The CISA and FBI alert said that products that are secure by design reasonably protect against malicious cyber actors exploiting the most common and dangerous classes of product defect. Incorporating security at the outset of the software development lifecycle (beginning in the design phase and continuing through development, release, and updates) reduces the burden on customers and risks to the public. Despite this finding, buffer overflow vulnerabilities remain a prevalent class of defect.
Further, where feasible, manufacturers should work to eliminate buffer overflow vulnerabilities by developing new software using memory-safe languages and the best practices described in this alert. Eliminating buffer overflow vulnerabilities can help reduce the prevalence of other memory safety issues, such as format string, off-by-one, and use-after-free vulnerabilities.
Manufacturers are encouraged to adopt the three Secure by Design principles developed by 17 global cybersecurity agencies to enhance software security. They should take ownership of customer security outcomes by addressing vulnerabilities, such as buffer overflows, during the software development lifecycle.
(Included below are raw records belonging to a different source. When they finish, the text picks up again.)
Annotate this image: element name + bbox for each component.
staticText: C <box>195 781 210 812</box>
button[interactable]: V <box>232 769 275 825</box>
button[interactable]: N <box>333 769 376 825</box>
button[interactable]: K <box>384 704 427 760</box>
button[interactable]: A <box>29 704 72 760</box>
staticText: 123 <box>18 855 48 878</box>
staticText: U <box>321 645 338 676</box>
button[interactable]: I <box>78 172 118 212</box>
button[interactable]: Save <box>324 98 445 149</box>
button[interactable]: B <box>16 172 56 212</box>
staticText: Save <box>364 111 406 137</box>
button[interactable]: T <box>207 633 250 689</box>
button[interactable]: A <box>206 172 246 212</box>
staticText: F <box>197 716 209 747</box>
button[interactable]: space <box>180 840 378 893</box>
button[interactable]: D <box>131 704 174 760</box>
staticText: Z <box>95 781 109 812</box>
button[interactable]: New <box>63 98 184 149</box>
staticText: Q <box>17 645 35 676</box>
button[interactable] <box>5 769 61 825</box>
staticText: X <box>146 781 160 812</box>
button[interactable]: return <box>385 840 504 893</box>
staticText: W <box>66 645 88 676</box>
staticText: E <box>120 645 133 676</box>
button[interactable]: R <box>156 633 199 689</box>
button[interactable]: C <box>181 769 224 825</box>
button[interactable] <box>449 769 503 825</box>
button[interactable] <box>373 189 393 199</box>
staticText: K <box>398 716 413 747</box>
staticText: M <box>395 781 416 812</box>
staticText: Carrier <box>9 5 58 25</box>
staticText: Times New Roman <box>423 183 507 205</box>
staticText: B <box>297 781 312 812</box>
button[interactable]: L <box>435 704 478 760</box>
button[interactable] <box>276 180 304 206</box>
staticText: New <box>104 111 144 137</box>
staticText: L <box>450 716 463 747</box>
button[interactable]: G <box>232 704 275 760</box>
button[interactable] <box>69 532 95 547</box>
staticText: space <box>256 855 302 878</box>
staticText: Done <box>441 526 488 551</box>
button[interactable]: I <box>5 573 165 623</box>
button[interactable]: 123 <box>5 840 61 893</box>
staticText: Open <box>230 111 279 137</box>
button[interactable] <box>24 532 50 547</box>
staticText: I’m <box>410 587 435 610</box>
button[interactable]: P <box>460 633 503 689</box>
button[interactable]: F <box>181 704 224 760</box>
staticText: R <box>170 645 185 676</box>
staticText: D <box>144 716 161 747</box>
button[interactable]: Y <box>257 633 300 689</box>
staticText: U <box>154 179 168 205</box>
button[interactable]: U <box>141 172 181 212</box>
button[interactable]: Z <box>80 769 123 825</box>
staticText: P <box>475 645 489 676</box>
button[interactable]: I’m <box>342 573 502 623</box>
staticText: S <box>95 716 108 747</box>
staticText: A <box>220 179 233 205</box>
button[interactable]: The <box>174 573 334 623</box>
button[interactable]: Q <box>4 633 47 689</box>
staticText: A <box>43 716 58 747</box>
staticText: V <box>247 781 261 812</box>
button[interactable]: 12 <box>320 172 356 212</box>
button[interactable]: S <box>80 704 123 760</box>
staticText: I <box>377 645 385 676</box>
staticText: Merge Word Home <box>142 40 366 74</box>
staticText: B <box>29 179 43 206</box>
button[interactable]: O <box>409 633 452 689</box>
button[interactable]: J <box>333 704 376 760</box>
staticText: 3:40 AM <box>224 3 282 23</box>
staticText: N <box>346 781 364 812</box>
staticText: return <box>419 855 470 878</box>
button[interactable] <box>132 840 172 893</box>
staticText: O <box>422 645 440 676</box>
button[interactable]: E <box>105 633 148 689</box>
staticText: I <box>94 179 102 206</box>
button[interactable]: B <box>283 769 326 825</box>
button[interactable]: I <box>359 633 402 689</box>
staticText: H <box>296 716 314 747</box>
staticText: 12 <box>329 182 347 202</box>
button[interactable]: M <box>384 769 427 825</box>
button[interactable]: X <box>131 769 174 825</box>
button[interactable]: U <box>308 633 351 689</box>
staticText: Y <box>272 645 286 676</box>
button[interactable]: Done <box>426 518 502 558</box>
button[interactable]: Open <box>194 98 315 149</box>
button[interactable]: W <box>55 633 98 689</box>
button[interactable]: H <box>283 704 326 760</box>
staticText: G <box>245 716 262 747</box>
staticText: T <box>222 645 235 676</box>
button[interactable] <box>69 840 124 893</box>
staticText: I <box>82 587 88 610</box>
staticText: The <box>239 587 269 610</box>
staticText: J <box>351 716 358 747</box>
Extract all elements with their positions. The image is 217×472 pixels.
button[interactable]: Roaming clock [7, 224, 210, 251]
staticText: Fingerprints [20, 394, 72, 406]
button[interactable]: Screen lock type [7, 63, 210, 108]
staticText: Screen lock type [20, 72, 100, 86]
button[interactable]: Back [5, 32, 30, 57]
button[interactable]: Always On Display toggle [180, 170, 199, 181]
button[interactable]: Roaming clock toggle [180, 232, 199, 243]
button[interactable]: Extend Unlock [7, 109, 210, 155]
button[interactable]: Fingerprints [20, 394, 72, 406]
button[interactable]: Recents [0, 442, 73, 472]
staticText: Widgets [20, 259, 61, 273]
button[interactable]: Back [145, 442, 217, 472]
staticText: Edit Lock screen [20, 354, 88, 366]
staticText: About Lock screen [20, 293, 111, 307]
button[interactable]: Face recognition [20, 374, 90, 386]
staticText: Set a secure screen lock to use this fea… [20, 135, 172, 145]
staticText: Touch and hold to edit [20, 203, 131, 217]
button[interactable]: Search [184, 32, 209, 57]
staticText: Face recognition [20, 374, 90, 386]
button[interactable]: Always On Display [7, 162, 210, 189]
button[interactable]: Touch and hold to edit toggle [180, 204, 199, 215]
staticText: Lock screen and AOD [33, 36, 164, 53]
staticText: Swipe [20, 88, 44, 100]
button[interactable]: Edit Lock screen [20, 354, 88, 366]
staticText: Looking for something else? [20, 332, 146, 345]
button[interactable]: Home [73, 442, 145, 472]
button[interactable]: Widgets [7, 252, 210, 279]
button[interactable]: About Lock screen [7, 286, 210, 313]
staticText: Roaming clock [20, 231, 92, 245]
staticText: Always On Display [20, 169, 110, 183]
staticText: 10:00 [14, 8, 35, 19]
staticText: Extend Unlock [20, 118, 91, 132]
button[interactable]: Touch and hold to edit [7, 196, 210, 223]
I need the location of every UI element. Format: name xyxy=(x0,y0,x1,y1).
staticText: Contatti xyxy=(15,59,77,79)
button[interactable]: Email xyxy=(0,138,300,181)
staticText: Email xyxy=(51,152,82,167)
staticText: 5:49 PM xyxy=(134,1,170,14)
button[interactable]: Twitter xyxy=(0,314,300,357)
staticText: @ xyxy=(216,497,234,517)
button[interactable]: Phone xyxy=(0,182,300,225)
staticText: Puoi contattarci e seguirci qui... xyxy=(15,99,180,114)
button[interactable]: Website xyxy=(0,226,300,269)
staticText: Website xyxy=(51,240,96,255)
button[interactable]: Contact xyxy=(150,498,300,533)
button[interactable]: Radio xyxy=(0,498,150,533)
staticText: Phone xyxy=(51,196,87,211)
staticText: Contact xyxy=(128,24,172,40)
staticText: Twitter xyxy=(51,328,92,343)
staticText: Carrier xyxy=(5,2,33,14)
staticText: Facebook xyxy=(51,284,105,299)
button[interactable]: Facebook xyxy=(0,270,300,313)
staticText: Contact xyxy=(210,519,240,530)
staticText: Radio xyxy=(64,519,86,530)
This includes using secure building blocks, automated safeguards, static analysis tools, and rigorous code reviews to prevent flaws before deployment, rather than relying on post-release fixes.
Manufacturers must also transparently disclose vulnerabilities through programs like the Common Vulnerabilities and Exposures (CVE) and use Common Weakness Enumeration (CWE) to track defect classes. They should establish robust vulnerability disclosure programs (VDPs) and product security incident response teams (PSIRTs) to address root causes and eliminate memory safety issues.
Lastly, they must build organizational structure and leadership to achieve these goals. Executives should treat software security as a strategic investment, recognizing its long-term cost savings and broader impact on customers, the economy, and national security. Examples include adopting memory-safe programming languages (e.g., Google’s Android team) and proactively eliminating vulnerability classes. Leaders must allocate resources, monitor progress, and embed security as a core business priority.
The agencies recommended that software manufacturers should consider taking the Secure by Design Pledge to demonstrate their commitment to building their products to be secure by design. The pledge lays out seven key goals that signers commit to demonstrate measurable progress in making their products secure by design, including reducing systemic classes of vulnerability like buffer overflows.
Customers should demand that software is secure by design. Organizations looking to acquire software that is secure by design should refer to the agencies’ Secure by Demand guidance and incorporate product security considerations into their procurement lifecycle. Before procurement, they should ask questions to understand how each software manufacturer ensures product security; during procurement integrate the organization’s product security requirements into contract language; and following procurement, they must continually assess product security and security outcomes.